Section 18.1.2 of RFC 3315 (DHCPv6 spec) says:
Whenever a client may have moved to a new link, the prefixes from the
addresses assigned to the interfaces on that link may no longer be
appropriate for the link to which the client is attached. Examples
of times when a client may have moved to a new link include:
o The client reboots.
o The client is physically connected to a wired connection.
o The client returns from sleep mode.
o The client using a wireless technology changes access points.
In any situation when a client may have moved to a new link, the
client MUST initiate a Confirm/Reply message exchange. The client
includes any IAs assigned to the interface that may have moved to a
new link, along with the addresses associated with those IAs, in its
Confirm message. Any responding servers will indicate whether those
addresses are appropriate for the link to which the client is
attached with the status in the Reply message it returns to the
client.
So, it seems as if DHCP already defines a DNA procedure. We have been so
focussed on stateless address configuration that we seem to have lost track
of this case.
Since an important goal is to reduce the signaling volume upon link change,
the first question is: could a host eliminate the DNA procedure that we're
trying to define in favor of DHCP's DNA procedure? The problem is that the
host cannot know a priori whether the new link supports stateful address
configuration or not. Thus, if the host used DHCP's DNA procedure and it has
moved from a statefully configured link to a statelessly configured one, it
may not get back a reply because there is no DHCP server on the link. So it
seems as if the DNA procedure we're defining is in some sense more generic
since the RA will definitively indicate if the link is statefully configured
and therefore should be done in any case.
Given that, the next question is why should a host have to do a DHCP CONFIRM
if the RA comes back as "no, you have not moved"? If a DHCP assigned address
was valid on the previous access point, should it be valid on the current
one if the two are on the same IP link?
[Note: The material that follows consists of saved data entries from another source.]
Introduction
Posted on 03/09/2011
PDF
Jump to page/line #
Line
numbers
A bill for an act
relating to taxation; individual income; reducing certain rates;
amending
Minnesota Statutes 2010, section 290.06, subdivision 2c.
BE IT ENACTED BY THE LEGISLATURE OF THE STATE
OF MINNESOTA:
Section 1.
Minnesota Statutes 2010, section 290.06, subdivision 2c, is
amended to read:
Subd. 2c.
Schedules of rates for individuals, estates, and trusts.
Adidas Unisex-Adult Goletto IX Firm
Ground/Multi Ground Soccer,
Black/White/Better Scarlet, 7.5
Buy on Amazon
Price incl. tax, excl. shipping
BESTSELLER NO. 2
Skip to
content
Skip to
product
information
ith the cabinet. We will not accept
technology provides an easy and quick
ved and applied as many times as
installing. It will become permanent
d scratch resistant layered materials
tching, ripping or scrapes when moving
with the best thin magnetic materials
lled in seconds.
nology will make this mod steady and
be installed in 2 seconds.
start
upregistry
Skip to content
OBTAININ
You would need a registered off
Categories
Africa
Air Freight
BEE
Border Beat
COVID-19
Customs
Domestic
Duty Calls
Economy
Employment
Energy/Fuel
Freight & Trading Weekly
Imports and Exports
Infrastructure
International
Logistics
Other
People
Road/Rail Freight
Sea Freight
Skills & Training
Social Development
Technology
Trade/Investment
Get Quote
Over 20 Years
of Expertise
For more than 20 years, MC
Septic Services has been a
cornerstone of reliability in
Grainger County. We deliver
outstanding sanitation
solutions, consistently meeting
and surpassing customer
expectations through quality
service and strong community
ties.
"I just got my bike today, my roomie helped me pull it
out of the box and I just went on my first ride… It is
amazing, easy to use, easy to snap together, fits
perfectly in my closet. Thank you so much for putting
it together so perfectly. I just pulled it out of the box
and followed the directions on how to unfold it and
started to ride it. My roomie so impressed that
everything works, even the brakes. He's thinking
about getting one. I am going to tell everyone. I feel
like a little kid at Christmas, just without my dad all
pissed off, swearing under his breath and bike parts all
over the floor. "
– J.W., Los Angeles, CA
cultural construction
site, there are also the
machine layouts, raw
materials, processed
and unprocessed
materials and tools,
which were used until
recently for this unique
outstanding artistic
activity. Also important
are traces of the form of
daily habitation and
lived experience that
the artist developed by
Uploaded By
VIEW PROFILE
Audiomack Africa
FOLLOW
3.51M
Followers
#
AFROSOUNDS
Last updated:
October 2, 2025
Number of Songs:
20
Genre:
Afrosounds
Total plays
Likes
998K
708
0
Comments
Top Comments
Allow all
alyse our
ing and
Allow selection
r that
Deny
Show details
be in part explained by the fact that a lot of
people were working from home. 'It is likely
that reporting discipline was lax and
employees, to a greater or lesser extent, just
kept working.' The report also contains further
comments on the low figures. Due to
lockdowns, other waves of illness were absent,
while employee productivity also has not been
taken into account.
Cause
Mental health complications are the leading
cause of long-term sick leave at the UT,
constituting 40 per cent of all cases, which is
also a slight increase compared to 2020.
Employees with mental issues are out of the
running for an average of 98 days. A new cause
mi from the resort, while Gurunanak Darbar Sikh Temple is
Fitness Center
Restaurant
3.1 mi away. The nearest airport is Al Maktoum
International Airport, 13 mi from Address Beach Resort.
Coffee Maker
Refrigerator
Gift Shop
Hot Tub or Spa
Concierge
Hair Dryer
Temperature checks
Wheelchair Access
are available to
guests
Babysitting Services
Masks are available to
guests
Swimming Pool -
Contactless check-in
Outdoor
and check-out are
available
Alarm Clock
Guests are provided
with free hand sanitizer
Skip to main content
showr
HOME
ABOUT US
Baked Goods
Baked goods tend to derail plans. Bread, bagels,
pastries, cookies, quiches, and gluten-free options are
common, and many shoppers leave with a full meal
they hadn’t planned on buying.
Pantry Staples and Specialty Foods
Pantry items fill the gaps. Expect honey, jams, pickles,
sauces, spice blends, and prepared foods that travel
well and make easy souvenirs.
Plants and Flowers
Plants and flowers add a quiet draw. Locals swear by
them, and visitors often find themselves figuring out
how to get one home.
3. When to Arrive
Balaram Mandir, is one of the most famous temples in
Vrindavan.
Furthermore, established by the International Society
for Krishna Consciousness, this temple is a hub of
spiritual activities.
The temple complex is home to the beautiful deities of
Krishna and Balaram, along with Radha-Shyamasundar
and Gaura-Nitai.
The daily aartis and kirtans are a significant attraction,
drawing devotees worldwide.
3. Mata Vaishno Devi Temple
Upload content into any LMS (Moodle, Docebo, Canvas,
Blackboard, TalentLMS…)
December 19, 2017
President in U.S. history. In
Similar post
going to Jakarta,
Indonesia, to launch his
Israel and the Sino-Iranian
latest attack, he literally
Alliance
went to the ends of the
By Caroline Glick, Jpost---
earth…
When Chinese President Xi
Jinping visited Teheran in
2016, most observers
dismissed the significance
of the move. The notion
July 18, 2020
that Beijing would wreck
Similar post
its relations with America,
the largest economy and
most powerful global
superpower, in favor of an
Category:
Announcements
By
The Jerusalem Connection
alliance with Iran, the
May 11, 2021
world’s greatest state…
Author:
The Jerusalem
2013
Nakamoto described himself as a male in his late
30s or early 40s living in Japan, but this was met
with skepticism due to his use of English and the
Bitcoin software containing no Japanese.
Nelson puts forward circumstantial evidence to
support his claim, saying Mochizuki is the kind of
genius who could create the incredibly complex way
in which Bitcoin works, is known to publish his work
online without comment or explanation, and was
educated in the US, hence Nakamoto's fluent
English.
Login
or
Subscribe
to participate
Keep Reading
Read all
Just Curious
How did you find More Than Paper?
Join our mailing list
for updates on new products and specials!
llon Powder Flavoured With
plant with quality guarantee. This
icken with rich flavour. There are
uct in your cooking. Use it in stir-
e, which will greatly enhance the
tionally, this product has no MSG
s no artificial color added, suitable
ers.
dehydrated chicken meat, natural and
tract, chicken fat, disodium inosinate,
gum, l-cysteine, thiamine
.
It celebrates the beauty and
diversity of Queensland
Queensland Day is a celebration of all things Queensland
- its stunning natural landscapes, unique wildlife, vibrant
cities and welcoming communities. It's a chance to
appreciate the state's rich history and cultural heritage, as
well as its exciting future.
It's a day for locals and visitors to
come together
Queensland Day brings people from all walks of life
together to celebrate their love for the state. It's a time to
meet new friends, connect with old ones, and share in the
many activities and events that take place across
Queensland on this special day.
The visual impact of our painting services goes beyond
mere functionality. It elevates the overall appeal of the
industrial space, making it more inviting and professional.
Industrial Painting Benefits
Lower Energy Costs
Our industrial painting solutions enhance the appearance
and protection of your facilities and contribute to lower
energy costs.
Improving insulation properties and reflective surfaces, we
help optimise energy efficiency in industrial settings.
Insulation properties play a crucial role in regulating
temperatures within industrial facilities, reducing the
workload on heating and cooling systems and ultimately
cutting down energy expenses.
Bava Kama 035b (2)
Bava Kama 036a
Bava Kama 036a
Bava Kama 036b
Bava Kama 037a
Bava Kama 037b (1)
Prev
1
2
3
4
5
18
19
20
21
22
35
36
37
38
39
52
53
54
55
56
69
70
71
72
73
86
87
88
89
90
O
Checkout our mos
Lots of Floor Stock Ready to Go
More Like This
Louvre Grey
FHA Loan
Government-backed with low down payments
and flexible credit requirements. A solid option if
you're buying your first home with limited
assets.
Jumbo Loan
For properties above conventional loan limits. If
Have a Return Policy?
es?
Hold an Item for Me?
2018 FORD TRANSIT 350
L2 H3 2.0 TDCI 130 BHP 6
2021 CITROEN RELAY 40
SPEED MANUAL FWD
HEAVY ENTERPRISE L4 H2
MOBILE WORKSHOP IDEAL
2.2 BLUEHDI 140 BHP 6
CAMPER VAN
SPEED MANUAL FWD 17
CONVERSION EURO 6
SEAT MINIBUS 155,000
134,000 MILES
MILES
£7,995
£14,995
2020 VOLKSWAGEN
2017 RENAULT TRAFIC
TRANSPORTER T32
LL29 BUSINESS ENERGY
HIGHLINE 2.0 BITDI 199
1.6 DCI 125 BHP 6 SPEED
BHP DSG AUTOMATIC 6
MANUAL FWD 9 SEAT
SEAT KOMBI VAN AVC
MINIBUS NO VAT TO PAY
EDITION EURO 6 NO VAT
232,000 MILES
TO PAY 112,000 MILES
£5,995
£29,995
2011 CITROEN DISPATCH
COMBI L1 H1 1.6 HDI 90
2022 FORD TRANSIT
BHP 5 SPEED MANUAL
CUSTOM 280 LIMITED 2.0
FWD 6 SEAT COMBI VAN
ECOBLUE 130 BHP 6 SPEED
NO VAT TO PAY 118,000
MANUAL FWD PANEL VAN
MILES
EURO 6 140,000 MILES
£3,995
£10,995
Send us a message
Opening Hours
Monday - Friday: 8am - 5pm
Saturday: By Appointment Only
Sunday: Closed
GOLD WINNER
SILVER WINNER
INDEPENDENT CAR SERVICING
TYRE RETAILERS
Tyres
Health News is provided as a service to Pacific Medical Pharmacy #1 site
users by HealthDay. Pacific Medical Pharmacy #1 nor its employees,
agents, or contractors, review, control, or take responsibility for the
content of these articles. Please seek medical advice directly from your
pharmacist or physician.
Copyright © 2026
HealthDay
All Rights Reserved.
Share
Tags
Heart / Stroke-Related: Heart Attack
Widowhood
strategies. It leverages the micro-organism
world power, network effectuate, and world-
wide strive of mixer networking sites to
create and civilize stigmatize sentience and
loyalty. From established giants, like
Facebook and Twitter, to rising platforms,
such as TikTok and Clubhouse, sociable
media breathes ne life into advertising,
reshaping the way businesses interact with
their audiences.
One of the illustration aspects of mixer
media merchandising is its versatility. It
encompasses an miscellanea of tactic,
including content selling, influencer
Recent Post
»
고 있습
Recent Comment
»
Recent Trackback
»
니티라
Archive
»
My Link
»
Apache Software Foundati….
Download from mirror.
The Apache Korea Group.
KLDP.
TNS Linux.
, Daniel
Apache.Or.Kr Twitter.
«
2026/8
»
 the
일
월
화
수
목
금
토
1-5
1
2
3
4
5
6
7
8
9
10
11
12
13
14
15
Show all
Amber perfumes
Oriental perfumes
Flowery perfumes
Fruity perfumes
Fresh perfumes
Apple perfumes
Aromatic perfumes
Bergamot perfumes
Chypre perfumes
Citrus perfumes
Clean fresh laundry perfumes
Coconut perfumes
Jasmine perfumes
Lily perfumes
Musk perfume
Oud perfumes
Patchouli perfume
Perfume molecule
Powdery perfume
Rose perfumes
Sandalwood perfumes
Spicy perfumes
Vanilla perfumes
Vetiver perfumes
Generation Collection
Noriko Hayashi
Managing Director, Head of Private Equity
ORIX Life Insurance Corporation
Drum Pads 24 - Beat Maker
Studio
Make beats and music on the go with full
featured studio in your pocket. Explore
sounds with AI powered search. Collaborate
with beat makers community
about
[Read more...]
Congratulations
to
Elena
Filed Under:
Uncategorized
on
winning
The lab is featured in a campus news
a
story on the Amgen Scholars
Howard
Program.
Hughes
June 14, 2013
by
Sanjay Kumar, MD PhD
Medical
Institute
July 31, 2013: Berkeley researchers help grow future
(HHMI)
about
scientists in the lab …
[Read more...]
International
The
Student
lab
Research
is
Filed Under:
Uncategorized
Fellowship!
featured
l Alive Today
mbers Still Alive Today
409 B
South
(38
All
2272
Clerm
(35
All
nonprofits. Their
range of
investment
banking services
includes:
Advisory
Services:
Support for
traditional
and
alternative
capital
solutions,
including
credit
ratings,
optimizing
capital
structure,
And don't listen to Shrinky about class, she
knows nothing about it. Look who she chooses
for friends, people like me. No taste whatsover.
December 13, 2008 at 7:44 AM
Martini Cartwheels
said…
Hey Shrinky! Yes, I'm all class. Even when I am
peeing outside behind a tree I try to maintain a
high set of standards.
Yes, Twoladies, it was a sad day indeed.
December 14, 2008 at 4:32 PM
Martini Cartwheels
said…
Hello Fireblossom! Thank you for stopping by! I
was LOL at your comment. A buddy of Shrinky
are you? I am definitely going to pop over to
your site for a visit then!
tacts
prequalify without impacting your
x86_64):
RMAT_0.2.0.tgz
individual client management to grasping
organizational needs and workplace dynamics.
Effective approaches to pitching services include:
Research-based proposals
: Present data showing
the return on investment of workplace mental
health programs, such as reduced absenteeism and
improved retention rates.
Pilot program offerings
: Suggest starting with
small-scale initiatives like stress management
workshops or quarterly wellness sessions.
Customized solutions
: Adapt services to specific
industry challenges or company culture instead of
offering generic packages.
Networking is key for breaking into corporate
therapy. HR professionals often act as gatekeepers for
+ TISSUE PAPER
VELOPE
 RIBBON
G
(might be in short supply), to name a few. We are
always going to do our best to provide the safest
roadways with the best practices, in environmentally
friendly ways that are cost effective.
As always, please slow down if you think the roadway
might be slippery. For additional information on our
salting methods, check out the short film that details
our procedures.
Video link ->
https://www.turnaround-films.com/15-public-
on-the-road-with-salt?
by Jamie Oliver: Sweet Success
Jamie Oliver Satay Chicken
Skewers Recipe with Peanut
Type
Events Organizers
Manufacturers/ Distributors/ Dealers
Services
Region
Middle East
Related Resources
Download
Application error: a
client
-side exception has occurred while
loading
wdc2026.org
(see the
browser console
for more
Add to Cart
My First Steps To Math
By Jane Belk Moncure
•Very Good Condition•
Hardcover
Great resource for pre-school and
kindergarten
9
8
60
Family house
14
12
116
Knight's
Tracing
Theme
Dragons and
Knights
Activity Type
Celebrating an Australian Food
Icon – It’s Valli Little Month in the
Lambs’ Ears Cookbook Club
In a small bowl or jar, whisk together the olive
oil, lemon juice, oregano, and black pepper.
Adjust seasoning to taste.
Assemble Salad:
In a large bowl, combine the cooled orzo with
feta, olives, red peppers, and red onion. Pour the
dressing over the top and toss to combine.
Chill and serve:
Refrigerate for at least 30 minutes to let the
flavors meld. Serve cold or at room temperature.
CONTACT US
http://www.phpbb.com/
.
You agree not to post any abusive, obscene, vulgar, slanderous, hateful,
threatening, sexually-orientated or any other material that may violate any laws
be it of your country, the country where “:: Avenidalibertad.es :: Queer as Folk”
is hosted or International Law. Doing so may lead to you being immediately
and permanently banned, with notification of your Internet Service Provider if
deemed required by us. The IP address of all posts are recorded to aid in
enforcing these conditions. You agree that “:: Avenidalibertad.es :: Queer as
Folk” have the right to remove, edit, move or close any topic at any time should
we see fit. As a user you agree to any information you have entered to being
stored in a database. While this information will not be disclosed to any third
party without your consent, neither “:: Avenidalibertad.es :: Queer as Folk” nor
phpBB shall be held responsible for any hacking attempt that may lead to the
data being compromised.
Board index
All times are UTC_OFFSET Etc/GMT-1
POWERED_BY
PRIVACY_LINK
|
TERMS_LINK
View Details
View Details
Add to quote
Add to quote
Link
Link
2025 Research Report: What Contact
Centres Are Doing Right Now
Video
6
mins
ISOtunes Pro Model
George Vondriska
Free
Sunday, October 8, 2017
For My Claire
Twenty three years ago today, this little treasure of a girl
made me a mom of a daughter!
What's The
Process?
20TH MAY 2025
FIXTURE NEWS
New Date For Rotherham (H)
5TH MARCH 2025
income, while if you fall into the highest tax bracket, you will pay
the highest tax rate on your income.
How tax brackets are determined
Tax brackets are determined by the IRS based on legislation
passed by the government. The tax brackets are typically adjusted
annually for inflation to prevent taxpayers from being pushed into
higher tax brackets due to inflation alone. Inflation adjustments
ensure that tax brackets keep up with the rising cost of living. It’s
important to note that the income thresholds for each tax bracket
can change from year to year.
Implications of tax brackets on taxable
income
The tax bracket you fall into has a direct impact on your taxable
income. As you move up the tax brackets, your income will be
The only reason I can think not is
that the host went down for some long period of time and came up after the
lease expired. In that case, it should perform DHCP reconfiguration anyway.
If the RA comes back "yes, you have changed link" then the host must perform
a new DHCP configuration anyway, so there's no point in doing the CONFIRM.
My conclusion from this is that the DHCP procedure is redundant and
unnecessary in a host that implements DNA.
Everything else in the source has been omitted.